◆ Problem details ◆
Whenever the string "Word" appears in a line below, please copy the line out.

** Opening The data block **

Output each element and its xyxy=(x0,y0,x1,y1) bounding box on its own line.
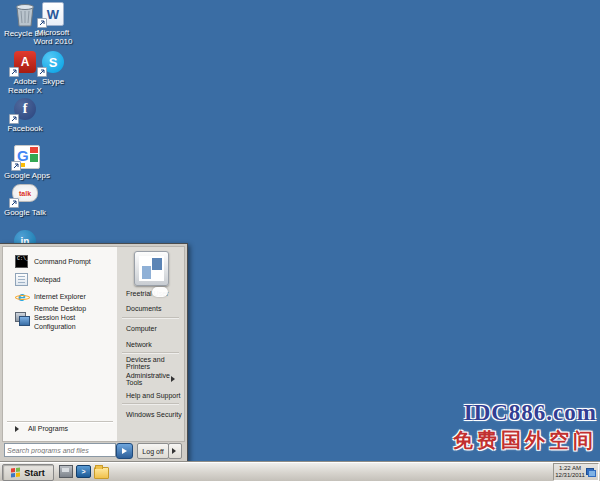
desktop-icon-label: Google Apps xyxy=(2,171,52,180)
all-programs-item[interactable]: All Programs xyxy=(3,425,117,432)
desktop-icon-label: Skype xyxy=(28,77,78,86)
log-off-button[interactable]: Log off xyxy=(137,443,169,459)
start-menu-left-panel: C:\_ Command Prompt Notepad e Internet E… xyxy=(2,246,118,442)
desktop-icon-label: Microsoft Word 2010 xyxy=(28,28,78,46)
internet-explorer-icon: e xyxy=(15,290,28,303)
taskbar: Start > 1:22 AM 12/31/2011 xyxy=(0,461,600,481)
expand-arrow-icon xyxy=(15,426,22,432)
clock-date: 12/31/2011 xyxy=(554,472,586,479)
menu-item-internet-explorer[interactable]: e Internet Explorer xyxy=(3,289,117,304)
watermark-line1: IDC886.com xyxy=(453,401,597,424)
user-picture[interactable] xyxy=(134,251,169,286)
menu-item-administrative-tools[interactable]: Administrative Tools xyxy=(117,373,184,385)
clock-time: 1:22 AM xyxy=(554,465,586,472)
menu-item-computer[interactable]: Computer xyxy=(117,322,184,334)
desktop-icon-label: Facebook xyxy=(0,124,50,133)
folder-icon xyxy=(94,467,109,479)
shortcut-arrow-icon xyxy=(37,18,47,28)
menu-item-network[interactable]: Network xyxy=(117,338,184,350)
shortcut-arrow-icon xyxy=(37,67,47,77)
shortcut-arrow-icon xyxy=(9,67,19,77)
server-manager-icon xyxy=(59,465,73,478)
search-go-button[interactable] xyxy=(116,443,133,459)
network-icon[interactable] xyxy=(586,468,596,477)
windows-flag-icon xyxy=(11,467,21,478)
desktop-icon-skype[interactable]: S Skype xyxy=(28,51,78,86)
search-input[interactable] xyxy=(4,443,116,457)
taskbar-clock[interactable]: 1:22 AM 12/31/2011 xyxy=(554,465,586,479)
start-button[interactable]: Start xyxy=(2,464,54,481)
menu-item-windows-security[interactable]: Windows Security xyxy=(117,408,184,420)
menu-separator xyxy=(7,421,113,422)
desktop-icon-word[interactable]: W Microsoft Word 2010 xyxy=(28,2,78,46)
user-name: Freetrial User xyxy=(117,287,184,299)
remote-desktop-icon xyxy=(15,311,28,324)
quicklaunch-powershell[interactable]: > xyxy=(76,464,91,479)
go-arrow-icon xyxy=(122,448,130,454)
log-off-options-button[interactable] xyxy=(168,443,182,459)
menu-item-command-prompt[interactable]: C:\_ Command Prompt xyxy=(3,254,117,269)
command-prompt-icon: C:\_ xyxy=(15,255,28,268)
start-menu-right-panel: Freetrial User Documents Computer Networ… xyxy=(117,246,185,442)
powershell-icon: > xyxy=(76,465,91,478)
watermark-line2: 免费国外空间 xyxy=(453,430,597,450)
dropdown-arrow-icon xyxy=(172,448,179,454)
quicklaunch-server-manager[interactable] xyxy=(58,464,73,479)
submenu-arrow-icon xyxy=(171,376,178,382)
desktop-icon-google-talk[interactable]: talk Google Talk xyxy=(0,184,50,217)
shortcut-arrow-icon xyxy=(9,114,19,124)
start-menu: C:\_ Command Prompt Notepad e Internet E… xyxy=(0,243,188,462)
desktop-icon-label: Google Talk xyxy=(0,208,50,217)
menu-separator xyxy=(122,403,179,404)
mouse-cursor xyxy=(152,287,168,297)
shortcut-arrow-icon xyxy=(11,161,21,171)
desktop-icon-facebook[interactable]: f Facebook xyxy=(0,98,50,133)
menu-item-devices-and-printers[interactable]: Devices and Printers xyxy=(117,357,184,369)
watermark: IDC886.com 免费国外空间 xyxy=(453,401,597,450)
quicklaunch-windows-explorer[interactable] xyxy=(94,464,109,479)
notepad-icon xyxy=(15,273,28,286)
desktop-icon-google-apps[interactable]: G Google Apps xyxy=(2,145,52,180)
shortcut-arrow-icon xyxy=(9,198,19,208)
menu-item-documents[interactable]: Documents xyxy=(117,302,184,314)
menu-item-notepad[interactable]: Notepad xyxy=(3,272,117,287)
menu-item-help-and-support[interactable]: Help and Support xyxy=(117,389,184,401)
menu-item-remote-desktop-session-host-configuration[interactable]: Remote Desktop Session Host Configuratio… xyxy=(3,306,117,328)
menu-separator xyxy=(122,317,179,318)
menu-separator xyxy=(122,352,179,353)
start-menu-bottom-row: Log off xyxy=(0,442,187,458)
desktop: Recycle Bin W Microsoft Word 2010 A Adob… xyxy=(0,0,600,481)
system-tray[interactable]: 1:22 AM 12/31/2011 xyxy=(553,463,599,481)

** Closing The data block **
** Opening The data block **

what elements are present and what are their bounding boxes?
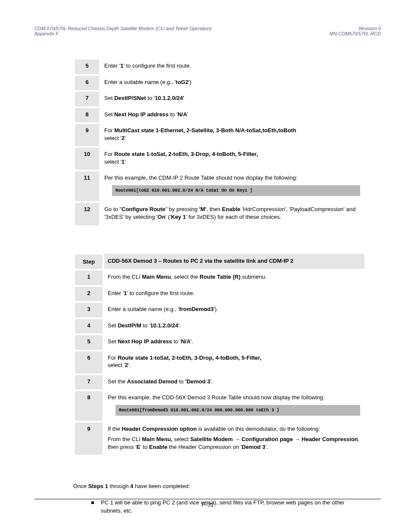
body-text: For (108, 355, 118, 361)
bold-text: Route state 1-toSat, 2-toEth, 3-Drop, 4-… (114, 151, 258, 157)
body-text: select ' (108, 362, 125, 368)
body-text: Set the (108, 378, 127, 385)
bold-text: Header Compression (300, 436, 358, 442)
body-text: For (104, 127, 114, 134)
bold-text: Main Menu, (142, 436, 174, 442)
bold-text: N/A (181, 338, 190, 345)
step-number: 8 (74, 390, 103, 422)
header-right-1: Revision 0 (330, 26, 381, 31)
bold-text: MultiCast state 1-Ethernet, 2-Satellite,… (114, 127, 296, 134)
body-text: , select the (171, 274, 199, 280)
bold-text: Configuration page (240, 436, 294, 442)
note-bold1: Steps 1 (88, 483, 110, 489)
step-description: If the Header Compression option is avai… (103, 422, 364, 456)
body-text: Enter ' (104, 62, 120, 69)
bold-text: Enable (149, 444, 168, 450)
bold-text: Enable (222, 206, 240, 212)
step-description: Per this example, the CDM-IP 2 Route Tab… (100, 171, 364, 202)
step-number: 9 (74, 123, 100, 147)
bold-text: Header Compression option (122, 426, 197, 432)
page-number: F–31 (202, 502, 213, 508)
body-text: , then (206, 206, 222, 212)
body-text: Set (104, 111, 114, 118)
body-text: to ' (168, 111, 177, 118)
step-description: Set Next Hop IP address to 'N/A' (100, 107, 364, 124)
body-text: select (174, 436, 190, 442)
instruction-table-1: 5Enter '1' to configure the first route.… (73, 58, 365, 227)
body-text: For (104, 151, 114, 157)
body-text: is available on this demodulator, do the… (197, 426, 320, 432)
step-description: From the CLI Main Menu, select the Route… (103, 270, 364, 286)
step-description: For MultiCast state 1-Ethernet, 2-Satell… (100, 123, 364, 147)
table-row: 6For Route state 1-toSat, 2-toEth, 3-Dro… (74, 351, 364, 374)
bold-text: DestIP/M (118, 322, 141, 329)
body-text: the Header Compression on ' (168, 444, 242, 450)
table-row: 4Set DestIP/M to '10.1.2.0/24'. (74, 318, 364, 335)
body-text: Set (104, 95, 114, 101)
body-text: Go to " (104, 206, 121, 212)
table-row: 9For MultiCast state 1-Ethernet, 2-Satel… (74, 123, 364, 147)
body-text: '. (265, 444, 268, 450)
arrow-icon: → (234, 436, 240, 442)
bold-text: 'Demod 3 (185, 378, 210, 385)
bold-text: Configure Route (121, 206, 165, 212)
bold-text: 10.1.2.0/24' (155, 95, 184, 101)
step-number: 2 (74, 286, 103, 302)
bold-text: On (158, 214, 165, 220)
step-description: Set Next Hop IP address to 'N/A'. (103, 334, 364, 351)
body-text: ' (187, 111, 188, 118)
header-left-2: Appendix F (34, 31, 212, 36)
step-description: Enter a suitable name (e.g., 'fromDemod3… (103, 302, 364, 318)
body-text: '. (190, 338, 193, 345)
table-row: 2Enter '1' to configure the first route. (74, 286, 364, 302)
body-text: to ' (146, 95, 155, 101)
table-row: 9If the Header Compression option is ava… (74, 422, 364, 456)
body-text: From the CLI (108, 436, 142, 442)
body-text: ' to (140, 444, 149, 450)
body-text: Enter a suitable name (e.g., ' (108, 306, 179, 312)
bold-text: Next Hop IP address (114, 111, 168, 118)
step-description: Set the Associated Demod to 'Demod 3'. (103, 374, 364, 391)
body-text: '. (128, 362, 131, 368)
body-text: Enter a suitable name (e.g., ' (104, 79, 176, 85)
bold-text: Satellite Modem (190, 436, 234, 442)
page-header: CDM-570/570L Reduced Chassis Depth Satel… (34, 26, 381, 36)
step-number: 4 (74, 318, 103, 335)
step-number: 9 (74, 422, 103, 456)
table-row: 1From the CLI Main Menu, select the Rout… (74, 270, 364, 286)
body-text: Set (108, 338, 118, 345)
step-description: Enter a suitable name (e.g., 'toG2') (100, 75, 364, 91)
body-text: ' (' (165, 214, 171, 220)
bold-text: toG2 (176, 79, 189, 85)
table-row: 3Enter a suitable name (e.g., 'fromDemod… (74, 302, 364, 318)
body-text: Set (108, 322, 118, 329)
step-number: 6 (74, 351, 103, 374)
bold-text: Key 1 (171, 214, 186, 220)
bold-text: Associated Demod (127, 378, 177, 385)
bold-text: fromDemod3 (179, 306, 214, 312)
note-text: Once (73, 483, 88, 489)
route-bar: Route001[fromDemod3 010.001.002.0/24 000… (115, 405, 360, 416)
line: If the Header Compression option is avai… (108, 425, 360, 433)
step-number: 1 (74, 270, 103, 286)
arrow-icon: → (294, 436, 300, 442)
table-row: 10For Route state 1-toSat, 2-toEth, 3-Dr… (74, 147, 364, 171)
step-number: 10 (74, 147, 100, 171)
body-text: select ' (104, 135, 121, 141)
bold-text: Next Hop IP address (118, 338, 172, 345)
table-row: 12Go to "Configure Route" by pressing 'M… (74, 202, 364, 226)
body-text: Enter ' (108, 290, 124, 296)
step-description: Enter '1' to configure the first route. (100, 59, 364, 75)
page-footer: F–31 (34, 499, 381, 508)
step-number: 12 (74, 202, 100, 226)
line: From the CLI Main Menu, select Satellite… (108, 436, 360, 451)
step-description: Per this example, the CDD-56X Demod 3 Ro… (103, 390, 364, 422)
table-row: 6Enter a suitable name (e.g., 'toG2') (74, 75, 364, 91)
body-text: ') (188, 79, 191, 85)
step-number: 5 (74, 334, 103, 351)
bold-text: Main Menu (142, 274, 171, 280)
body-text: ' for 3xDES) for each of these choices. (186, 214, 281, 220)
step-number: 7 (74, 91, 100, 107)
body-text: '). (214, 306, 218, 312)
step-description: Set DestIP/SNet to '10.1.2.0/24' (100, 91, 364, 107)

** Closing The data block **

◆ Reply ◆
desktop-icon-label: Microsoft Word 2010 xyxy=(28,28,78,46)
desktop-icon-word[interactable]: W Microsoft Word 2010 xyxy=(28,2,78,46)
desktop: Recycle Bin W Microsoft Word 2010 A Adob… xyxy=(0,0,600,481)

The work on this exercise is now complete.